# TASK GOAL
Lines to return, exactly: from the line with "Личный кабинет" to the line with "takový vztah vypadat." in the entries below, both included.

(Stored items)
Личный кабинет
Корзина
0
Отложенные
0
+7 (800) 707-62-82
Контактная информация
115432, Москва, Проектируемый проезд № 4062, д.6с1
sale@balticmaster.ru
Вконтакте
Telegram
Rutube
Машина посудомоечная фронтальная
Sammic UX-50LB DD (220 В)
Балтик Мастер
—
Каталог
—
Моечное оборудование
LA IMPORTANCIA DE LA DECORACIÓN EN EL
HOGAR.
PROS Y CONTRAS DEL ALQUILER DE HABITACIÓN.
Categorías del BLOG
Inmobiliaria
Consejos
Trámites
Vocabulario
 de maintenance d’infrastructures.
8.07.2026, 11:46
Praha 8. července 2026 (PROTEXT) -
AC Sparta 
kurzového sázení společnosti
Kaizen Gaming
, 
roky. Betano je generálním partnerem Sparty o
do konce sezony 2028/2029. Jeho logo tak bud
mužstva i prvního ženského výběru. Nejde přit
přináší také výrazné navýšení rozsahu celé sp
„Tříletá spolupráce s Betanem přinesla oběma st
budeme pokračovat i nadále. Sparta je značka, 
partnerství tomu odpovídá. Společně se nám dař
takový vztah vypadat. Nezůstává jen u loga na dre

--

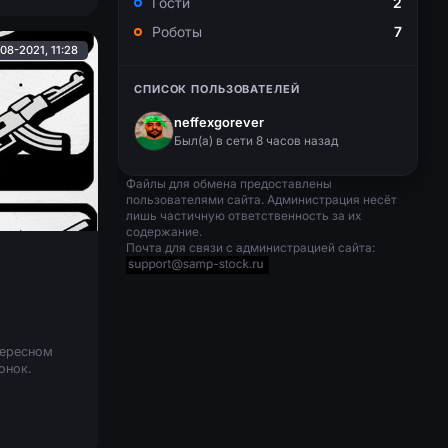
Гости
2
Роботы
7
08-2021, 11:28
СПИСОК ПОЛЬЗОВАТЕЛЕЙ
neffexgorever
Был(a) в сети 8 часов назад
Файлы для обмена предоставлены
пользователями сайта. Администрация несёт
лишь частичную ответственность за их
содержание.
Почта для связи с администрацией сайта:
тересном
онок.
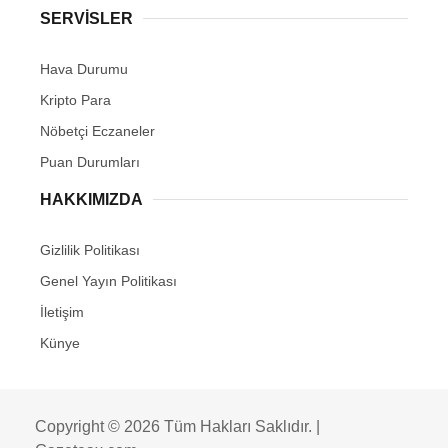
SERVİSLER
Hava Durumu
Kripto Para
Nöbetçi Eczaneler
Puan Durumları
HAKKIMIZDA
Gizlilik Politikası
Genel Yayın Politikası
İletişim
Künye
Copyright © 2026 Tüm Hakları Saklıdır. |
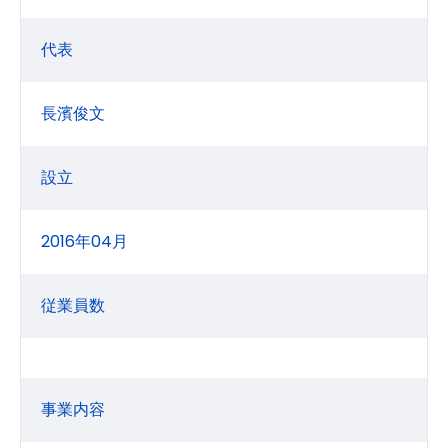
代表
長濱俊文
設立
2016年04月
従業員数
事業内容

# RESULT
Личный кабинет
Корзина
0
Отложенные
0
+7 (800) 707-62-82
Контактная информация
115432, Москва, Проектируемый проезд № 4062, д.6с1
sale@balticmaster.ru
Вконтакте
Telegram
Rutube
Машина посудомоечная фронтальная
Sammic UX-50LB DD (220 В)
Балтик Мастер
—
Каталог
—
Моечное оборудование
LA IMPORTANCIA DE LA DECORACIÓN EN EL
HOGAR.
PROS Y CONTRAS DEL ALQUILER DE HABITACIÓN.
Categorías del BLOG
Inmobiliaria
Consejos
Trámites
Vocabulario
 de maintenance d’infrastructures.
8.07.2026, 11:46
Praha 8. července 2026 (PROTEXT) -
AC Sparta 
kurzového sázení společnosti
Kaizen Gaming
, 
roky. Betano je generálním partnerem Sparty o
do konce sezony 2028/2029. Jeho logo tak bud
mužstva i prvního ženského výběru. Nejde přit
přináší také výrazné navýšení rozsahu celé sp
„Tříletá spolupráce s Betanem přinesla oběma st
budeme pokračovat i nadále. Sparta je značka, 
partnerství tomu odpovídá. Společně se nám dař
takový vztah vypadat. Nezůstává jen u loga na dre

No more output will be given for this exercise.